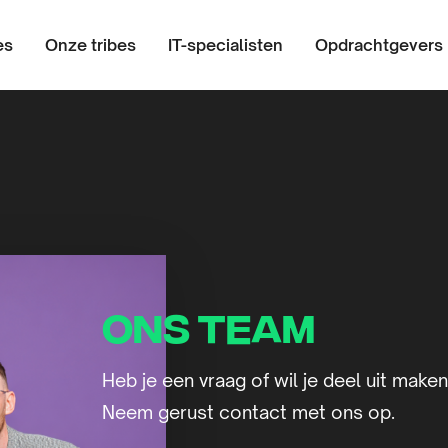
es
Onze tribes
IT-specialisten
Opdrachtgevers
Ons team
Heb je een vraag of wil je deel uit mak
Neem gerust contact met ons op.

++++++++++

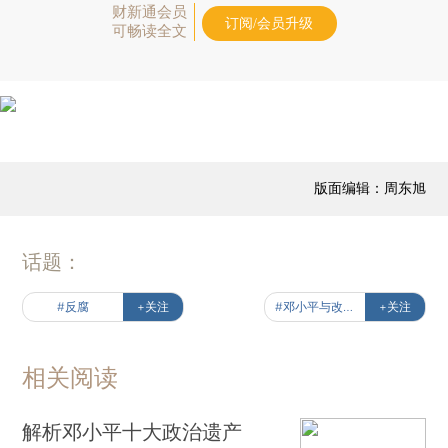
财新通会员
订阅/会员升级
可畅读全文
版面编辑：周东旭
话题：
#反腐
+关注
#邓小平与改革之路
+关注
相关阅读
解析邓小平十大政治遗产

++++++++++

Retype only the stretch of lines above starting at the one with "Heb je een vraag of wil je deel uit mak" and stopping at the one with "Neem gerust contact met ons op.", exactly as written, with both kept.

Answer section:
Heb je een vraag of wil je deel uit mak
Neem gerust contact met ons op.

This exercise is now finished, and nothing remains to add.